"They did not go to school?"
Translation:¿Ellos no fueron a la escuela?
"¿No fueron a la escuela?" was marked incorrect. Why would I need to include the subject pronoun (ellos)?
Believe it or not, DL did not accept: "¿Ellas no fueron a la escuela? Go figure! Nowhere does it signify that "they" are masculine. Could not "they" all be females? Pretty lame, DL.
Your response is correct and should be accepted. I said the same and will report it
Answered "¿Ellos no fueron a escuela?" and was incorrect. Is it typically imperative to have a definite article in this case?
I guess the idea is the school is meant in a general sense? I also got dinged for word order, moving the subject to after the verb.
Glen, often Spanish uses definite articles (where English doesn't) with institutions (like escuela, cárcel, prisión, iglesia). I'm going to church. Voy a la iglesia. He's in jail. Está en la cárcel.
What about ¿Ellos no fueron al colegio? I typed this and it was marked wrong. In my IGCSE Spanish course, I am being taught to say 'colegio' when I want to say school. I fail to see why this is marked as an incorrect translation.
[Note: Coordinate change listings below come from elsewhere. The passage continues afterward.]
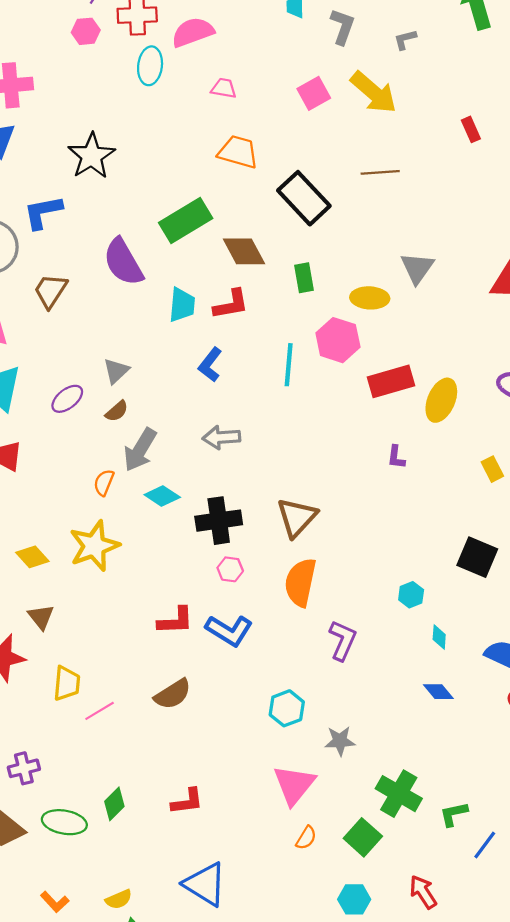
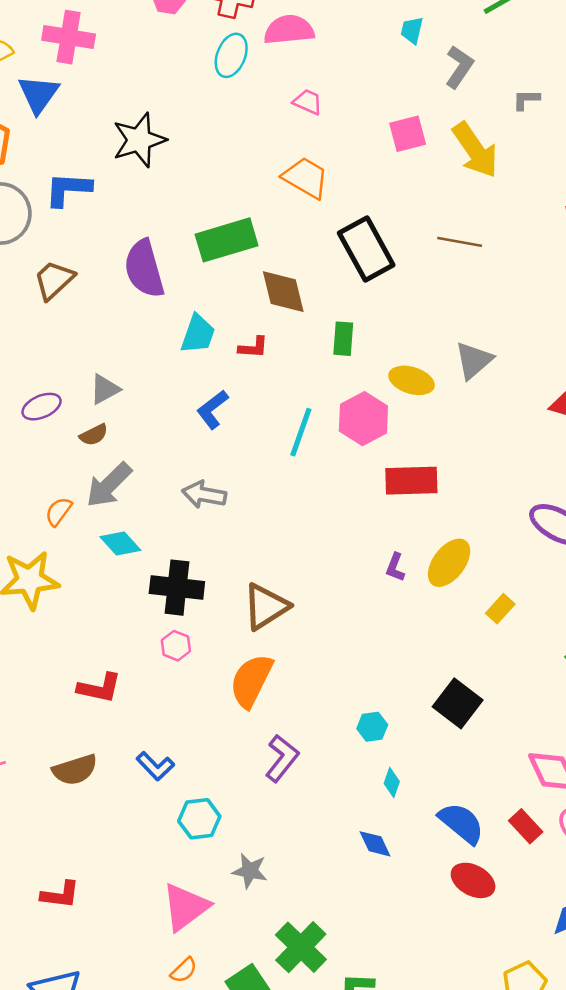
red L-shape: (231, 304) -> (253, 347), size x0.7
yellow ellipse: (441, 400) -> (449, 563), moved
yellow rectangle: (492, 469) -> (500, 609), turned 55
blue L-shape: (229, 630) -> (155, 766), moved, size x0.7

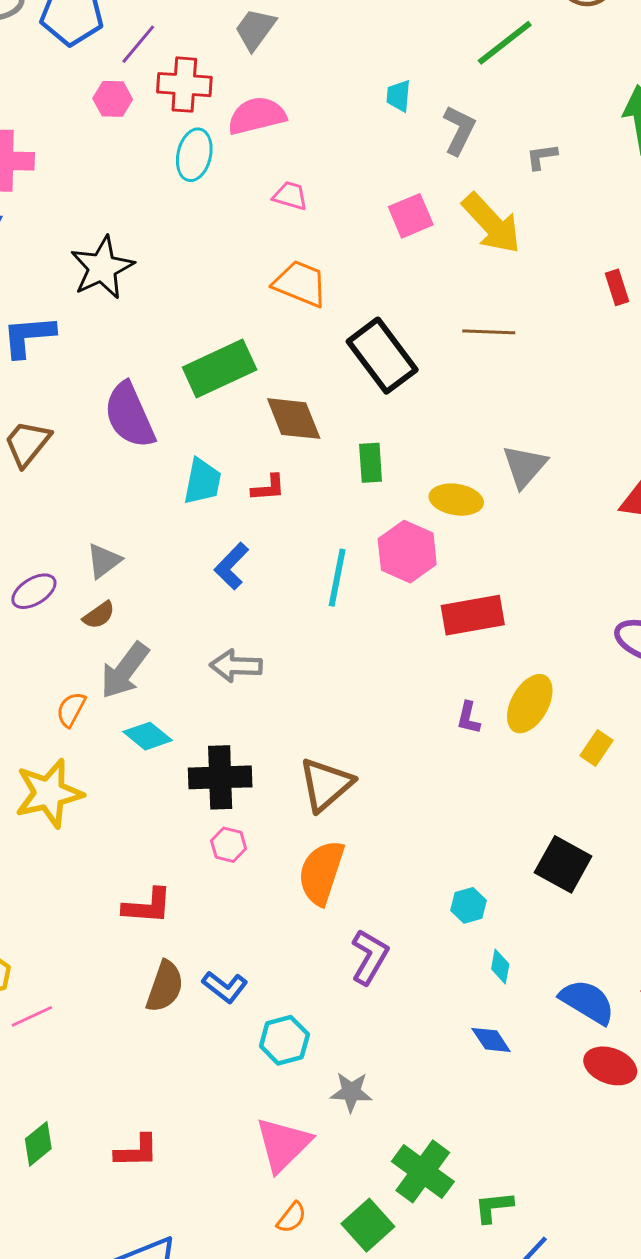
brown semicircle: (75, 770) -> (165, 986), moved, turned -45

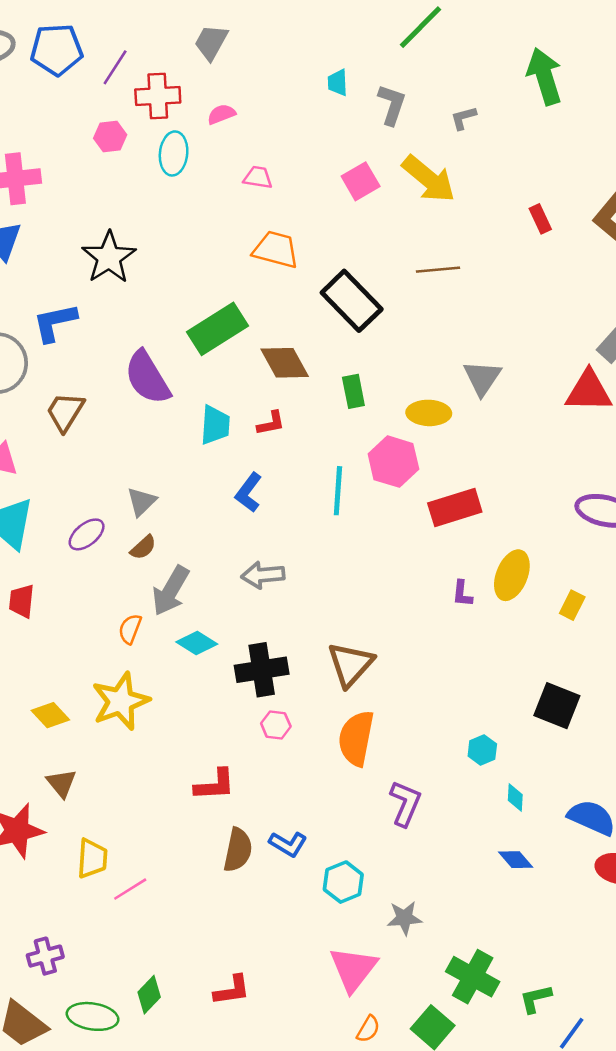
pink hexagon: (113, 99) -> (110, 136), moved
pink semicircle: (257, 116) -> (221, 114), size x0.6

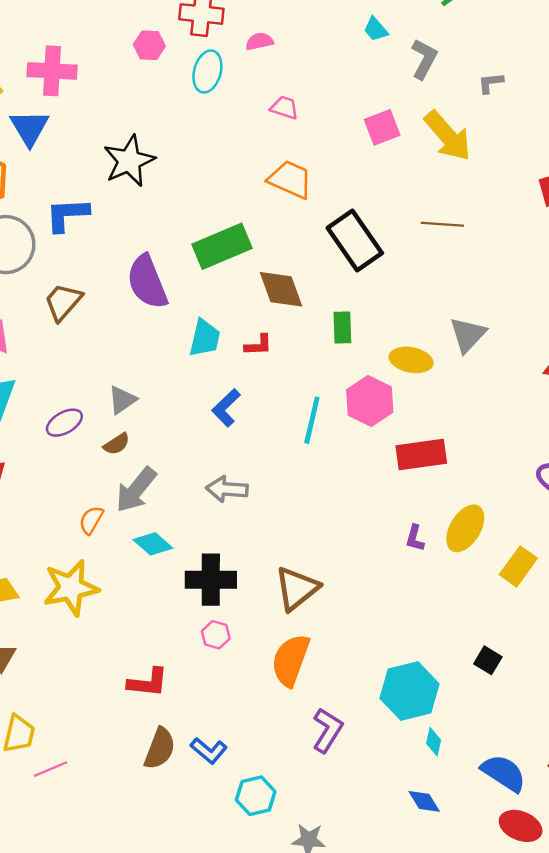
cyan trapezoid: (338, 83) -> (376, 29), turned -48
yellow rectangle: (572, 605) -> (518, 566), size x1.4
black square: (557, 706) -> (488, 660), size x0.6
cyan hexagon: (482, 750) -> (410, 691), size x2.0

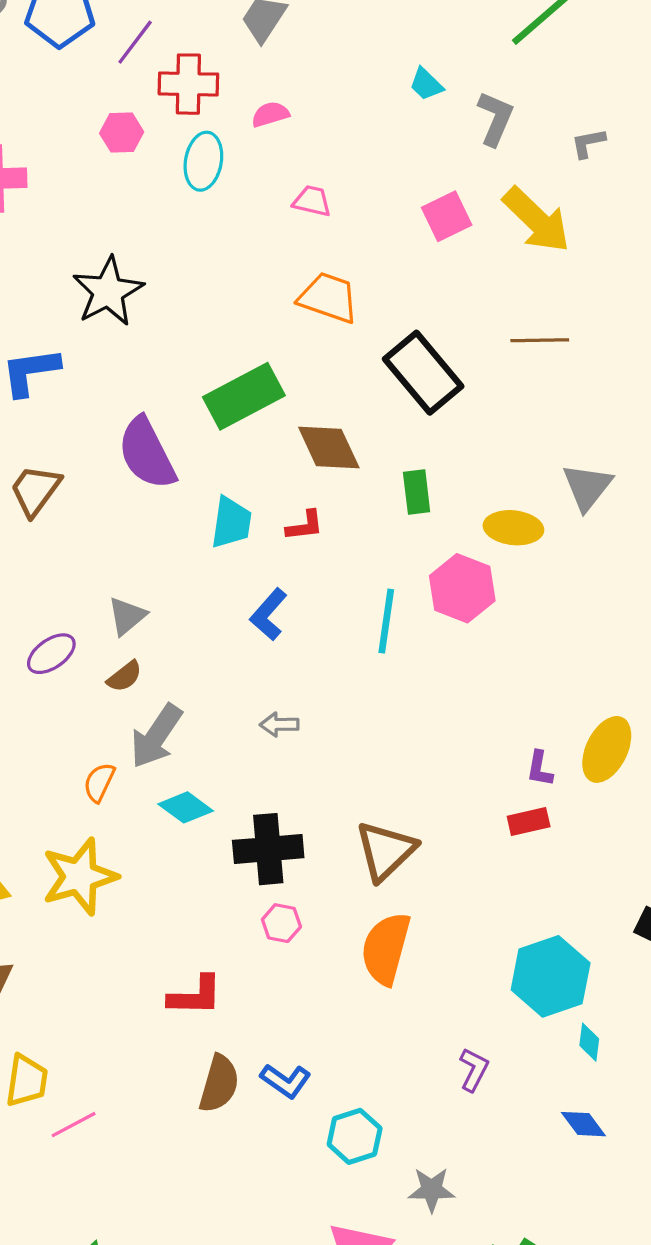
red rectangle: (421, 455) -> (529, 822), moved, size x0.6
gray arrow: (227, 489) -> (279, 724), size x0.7
purple L-shape: (327, 730) -> (474, 1070), moved, size x0.7

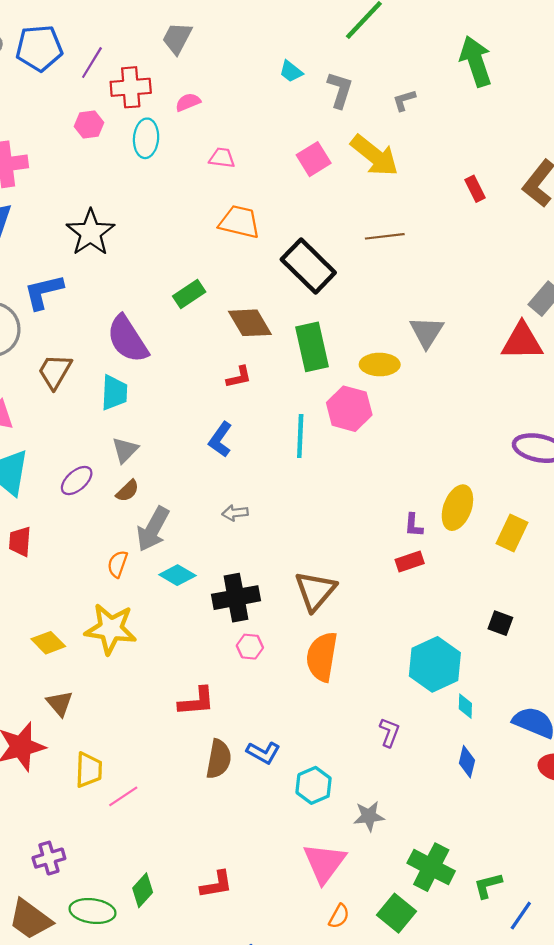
green rectangle: (244, 396) -> (189, 294), size x0.6
green rectangle: (417, 492) -> (312, 347), size x1.6
cyan trapezoid: (231, 523) -> (114, 393), moved
yellow star: (80, 877) -> (111, 629), turned 30
blue diamond: (583, 1124) -> (467, 762), turned 56

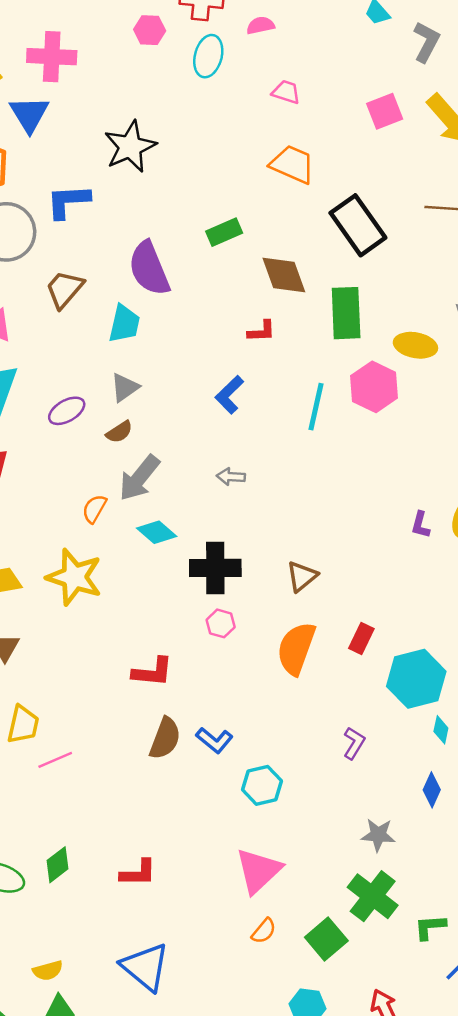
red rectangle: (410, 561) -> (361, 638), moved, turned -56
brown triangle: (315, 591) -> (302, 576), size x0.7
gray star: (369, 816) -> (378, 835), moved

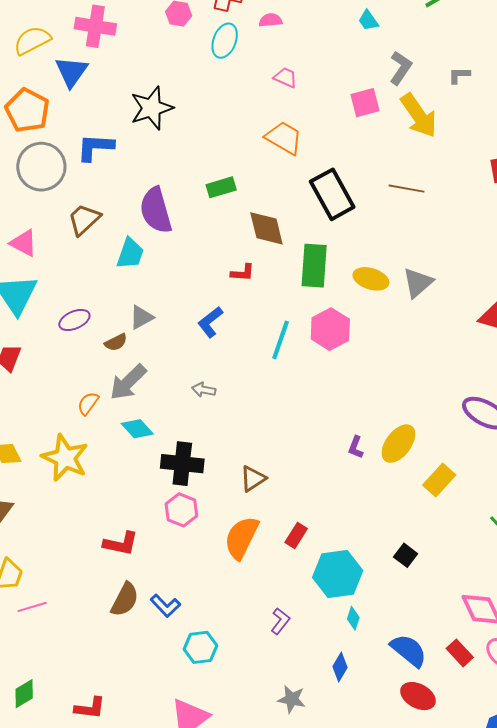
gray L-shape: (426, 42) -> (401, 68), moved
yellow ellipse: (415, 345) -> (371, 279), moved
gray triangle: (125, 387) -> (141, 317), moved
pink hexagon: (221, 623) -> (181, 510), size x1.4

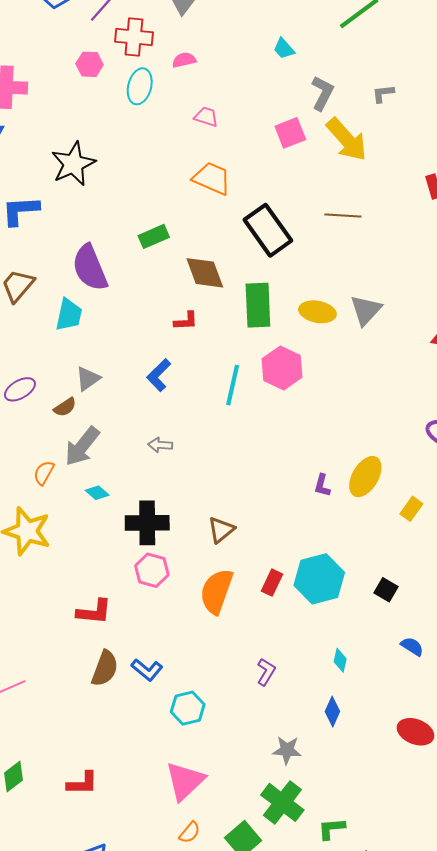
cyan diamond: (137, 429) -> (97, 493), size x0.7
yellow rectangle: (439, 480) -> (411, 509), size x0.7
cyan hexagon: (338, 574) -> (319, 579), moved
blue semicircle: (409, 650) -> (412, 646), moved, size x0.6

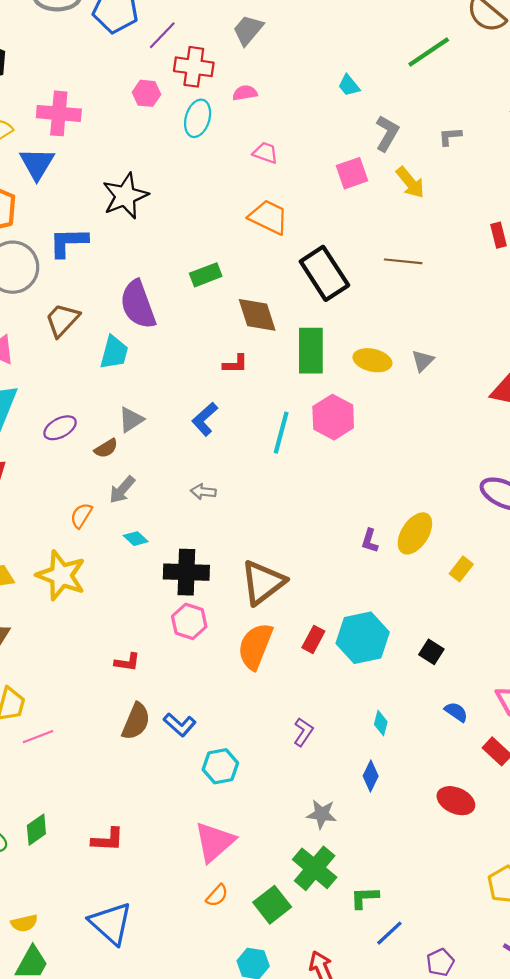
yellow arrow: (347, 140) -> (410, 183), size x0.7
gray triangle: (366, 310) -> (423, 361), size x0.7
gray arrow: (82, 446) -> (122, 490), size x0.7
brown triangle: (221, 530) -> (263, 582), size x1.6
red L-shape: (94, 612) -> (127, 662), size x0.7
There's a subtle difference in word order. I'm not sure if Duo is being overly picky here or wanting us to match that word order. The nuance is in where one is placing emphasis. When you say "They did not go to school?" you are emphasizing "they." If you change it to "Didn't they go to school?" you are emphasizing the "not going" part. Again, it's a small difference and English speakers usually use intonation rather than word order to add or change emphasis. So, I'm not sure how significant it is here.